Compressed files also lose the ability to be easily mmap’d into arrays in the downstream language
Yea, I don’t think there is any relevant upside to it. I was just curious and wanted to try it :)
Not saying that this would be in “any” way practically useful, but surely it should be possible to get a better compression than ~4%? 🤔 also not trying to nerdsnipe anyone!
It’s hard because the draws are kinda random and that is b far the most data that there is. Funnily enough, csv is easier to compress.
I would like to add couple of comments when thinking of binary formats
- read all in memory
- read only parts of the parameters to memory
- stream to memory
- chunking + parallel reading
There are caveats with all of these things, but I also recommend thinking about how these files should be used. E.g. having option to lazy read will be beneficial for larger models with large sample count.

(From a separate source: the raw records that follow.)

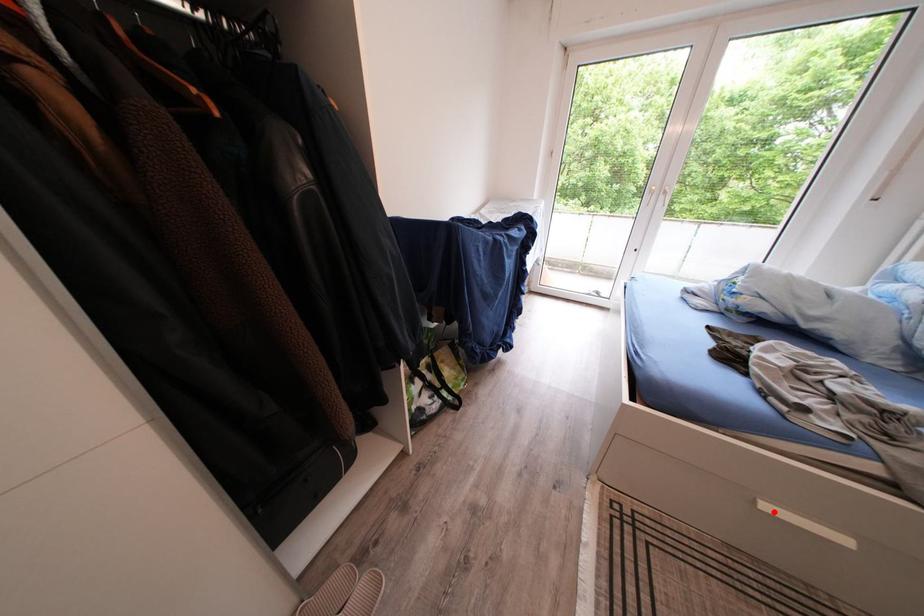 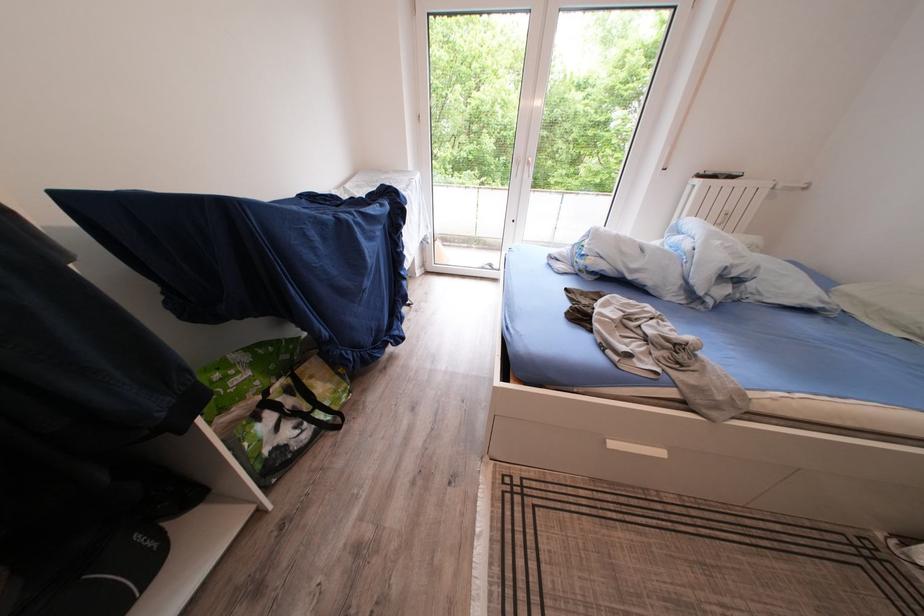 The point at the highlighted location is marked in the first image. Where is the corresponding point in the second image?

(621, 450) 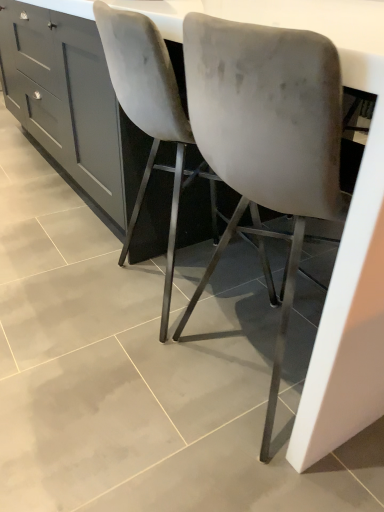 Question: In terms of size, does white glossy counter at center appear bigger or smaller than velvet-like gray chair at center, the 1th chair when ordered from left to right?

Choices:
 (A) small
 (B) big

Answer: (B)

Question: Is point (198, 5) positioned closer to the camera than point (157, 124)?

Choices:
 (A) closer
 (B) farther

Answer: (A)

Question: Which of these objects is positioned closest to the matte gray cabinet at center?

Choices:
 (A) velvet-like gray chair at center, which ranks as the 2th chair in right-to-left order
 (B) velvet grey chair at center, which ranks as the first chair in right-to-left order
 (C) white glossy counter at center

Answer: (A)

Question: Based on their relative distances, which object is nearer to the white glossy counter at center?

Choices:
 (A) velvet-like gray chair at center, which ranks as the 2th chair in right-to-left order
 (B) matte gray cabinet at center
 (C) velvet grey chair at center, which ranks as the first chair in right-to-left order

Answer: (C)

- compression vs no-compression
Applying compression is something that in the long run will be beneficial for most users. I would not recommend using compression over the whole file but compression with chunking should work better. Also please check different compression methods (I have had data where zstd and other common compression methods did not offer (almost) any compression but e.g. blosc/blosc2 compression could compress the data to 0.5-0.6 size).
- metadata
I would recomment having an option to include suitable metadata in the same file.

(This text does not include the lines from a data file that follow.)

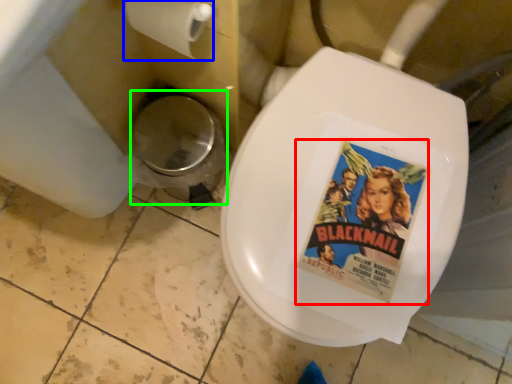 Question: Which object is positioned farthest from movie poster (highlighted by a red box)? Select from toilet paper (highlighted by a blue box) and potty (highlighted by a green box).

Choices:
 (A) toilet paper
 (B) potty

Answer: (B) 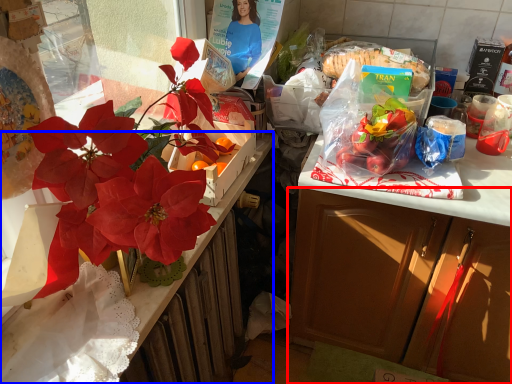 Question: Which object is further to the camera taking this photo, cabinetry (highlighted by a red box) or desk (highlighted by a blue box)?

Choices:
 (A) cabinetry
 (B) desk

Answer: (A)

Then there is ofc the question, should we keep data as a table format (current assumption is wide format) or could they exists as nD structures (e.g. hdf5/netcdf/zarr). For example ArviZ keeps the data as nD format with named dimensions and other information.
On compression:
- CSVs can be compressed even if the contents would be random, as they use more bits than needed to present numbers 0-9, comma, and dot. In addition we used to save only 6 and now save only 8 digits, which make the content less random.
- For doubles, most of the bits are random even when we have high autocorrelation or the leading digits of the variable are constant. So it’s unlikely that we can compress much.
- Reason to use binary format is not only to improve write speed. Important part is to have the same behavior whether generated quantities is run at the sampling time or afterwards. Sampling time generated quantities use double values from memory, but after sampling generated quantities use the accuracy used to write CSV. In addition with more different types of constrained variable types in Stan, make it more likely that even if most of the bits are random for practical purposes we need high accuracy to keep good behavior for constraints.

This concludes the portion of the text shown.